**What is being asked**: Transcription, pictures excluded: write out the data below exactly.

** Opening Data block **

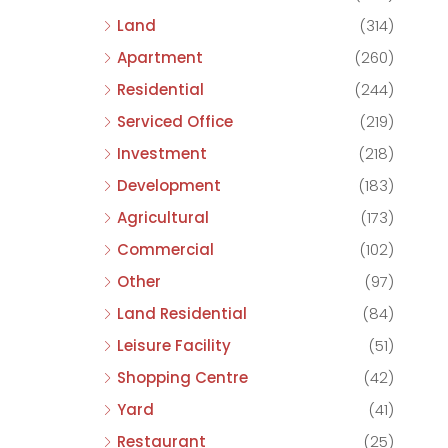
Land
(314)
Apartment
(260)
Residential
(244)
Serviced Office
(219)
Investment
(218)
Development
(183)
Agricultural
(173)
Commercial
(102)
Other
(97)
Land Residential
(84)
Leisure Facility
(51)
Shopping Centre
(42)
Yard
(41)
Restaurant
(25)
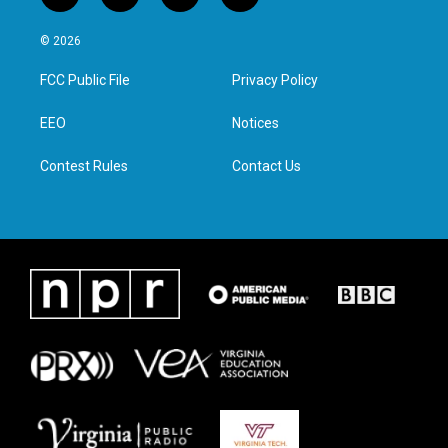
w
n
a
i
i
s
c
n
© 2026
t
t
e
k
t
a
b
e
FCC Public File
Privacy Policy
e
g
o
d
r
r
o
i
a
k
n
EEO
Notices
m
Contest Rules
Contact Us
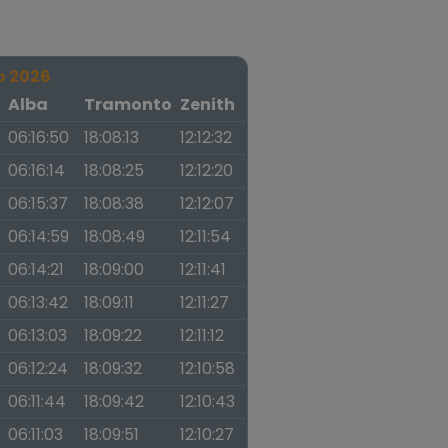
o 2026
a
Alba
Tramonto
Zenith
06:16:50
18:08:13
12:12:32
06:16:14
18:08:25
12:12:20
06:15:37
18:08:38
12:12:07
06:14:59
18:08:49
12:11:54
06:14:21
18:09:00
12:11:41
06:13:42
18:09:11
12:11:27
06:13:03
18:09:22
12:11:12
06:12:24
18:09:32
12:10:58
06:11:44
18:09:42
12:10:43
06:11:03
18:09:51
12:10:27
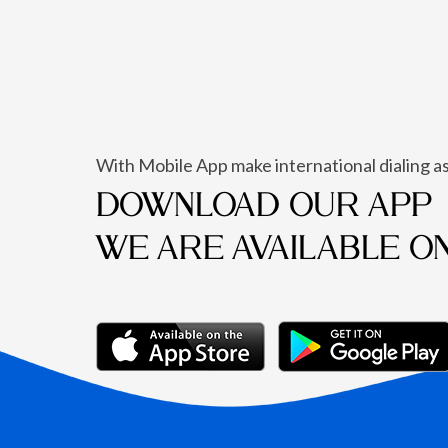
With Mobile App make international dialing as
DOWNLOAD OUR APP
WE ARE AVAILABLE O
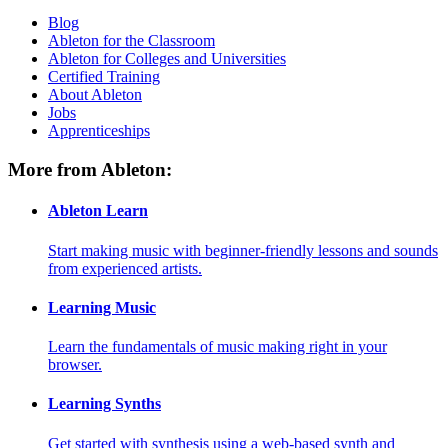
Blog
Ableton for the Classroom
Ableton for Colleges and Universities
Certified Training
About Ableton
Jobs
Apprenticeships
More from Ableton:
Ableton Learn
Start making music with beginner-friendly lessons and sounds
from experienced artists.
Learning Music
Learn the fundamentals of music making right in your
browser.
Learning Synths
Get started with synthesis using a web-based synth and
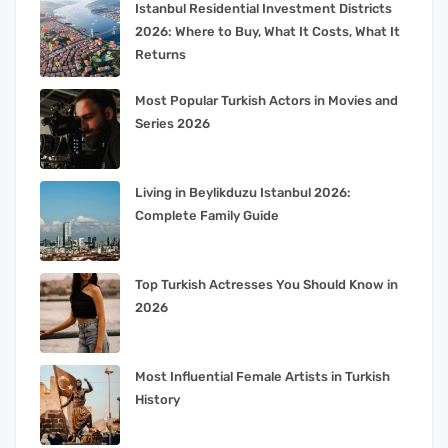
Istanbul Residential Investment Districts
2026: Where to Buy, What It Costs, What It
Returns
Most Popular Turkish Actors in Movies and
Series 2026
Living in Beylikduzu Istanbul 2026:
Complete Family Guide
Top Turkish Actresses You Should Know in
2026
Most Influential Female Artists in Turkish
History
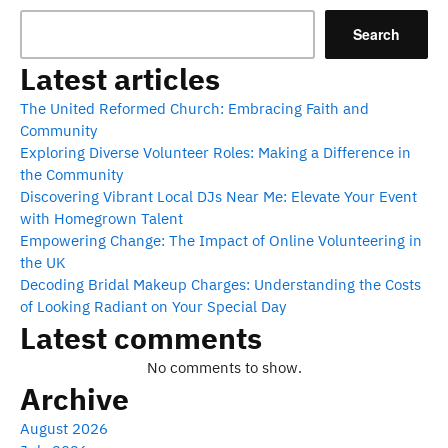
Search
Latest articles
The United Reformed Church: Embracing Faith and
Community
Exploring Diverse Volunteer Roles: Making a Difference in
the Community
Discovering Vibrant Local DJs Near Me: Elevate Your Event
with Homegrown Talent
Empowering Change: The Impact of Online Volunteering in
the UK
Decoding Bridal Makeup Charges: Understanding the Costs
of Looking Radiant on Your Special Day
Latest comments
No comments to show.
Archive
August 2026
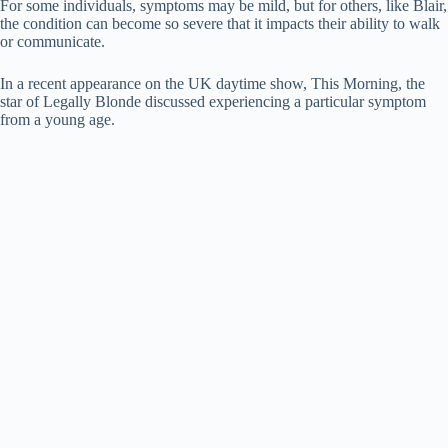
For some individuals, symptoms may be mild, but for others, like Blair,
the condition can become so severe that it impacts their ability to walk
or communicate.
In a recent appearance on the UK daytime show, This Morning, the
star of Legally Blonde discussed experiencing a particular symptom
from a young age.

** Closing Data block **

**Exercise solution**:
Land
(314)
Apartment
(260)
Residential
(244)
Serviced Office
(219)
Investment
(218)
Development
(183)
Agricultural
(173)
Commercial
(102)
Other
(97)
Land Residential
(84)
Leisure Facility
(51)
Shopping Centre
(42)
Yard
(41)
Restaurant
(25)
w
n
a
i
i
s
c
n
© 2026
t
t
e
k
t
a
b
e
FCC Public File
Privacy Policy
e
g
o
d
r
r
o
i
a
k
n
EEO
Notices
m
Contest Rules
Contact Us
o 2026
a
Alba
Tramonto
Zenith
06:16:50
18:08:13
12:12:32
06:16:14
18:08:25
12:12:20
06:15:37
18:08:38
12:12:07
06:14:59
18:08:49
12:11:54
06:14:21
18:09:00
12:11:41
06:13:42
18:09:11
12:11:27
06:13:03
18:09:22
12:11:12
06:12:24
18:09:32
12:10:58
06:11:44
18:09:42
12:10:43
06:11:03
18:09:51
12:10:27
With Mobile App make international dialing as
DOWNLOAD OUR APP
WE ARE AVAILABLE O
Blog
Ableton for the Classroom
Ableton for Colleges and Universities
Certified Training
About Ableton
Jobs
Apprenticeships
More from Ableton:
Ableton Learn
Start making music with beginner-friendly lessons and sounds
from experienced artists.
Learning Music
Learn the fundamentals of music making right in your
browser.
Learning Synths
Get started with synthesis using a web-based synth and
Istanbul Residential Investment Districts
2026: Where to Buy, What It Costs, What It
Returns
Most Popular Turkish Actors in Movies and
Series 2026
Living in Beylikduzu Istanbul 2026:
Complete Family Guide
Top Turkish Actresses You Should Know in
2026
Most Influential Female Artists in Turkish
History
Search
Latest articles
The United Reformed Church: Embracing Faith and
Community
Exploring Diverse Volunteer Roles: Making a Difference in
the Community
Discovering Vibrant Local DJs Near Me: Elevate Your Event
with Homegrown Talent
Empowering Change: The Impact of Online Volunteering in
the UK
Decoding Bridal Makeup Charges: Understanding the Costs
of Looking Radiant on Your Special Day
Latest comments
No comments to show.
Archive
August 2026
For some individuals, symptoms may be mild, but for others, like Blair,
the condition can become so severe that it impacts their ability to walk
or communicate.
In a recent appearance on the UK daytime show, This Morning, the
star of Legally Blonde discussed experiencing a particular symptom
from a young age.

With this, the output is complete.